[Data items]

↓

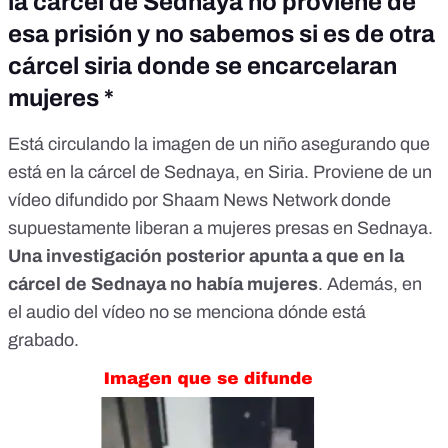
la cárcel de Sednaya no proviene de
esa prisión y no sabemos si es de otra
cárcel siria donde se encarcelaran
mujeres *
Está circulando
la imagen de un niño
asegurando que
está en la cárcel de Sednaya, en Siria. Proviene de
un
vídeo
difundido por Shaam News Network donde
supuestamente liberan a mujeres presas en Sednaya.
Una investigación posterior apunta a que en la
cárcel de Sednaya no había mujeres
. Además, en
el audio del vídeo no se menciona dónde está
grabado.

↑

_YOUR TASK_. Read the entries and show each line that mentions "mujeres".

_YOUR RESPONSE_.
mujeres *
supuestamente liberan a mujeres presas en Sednaya.
cárcel de Sednaya no había mujeres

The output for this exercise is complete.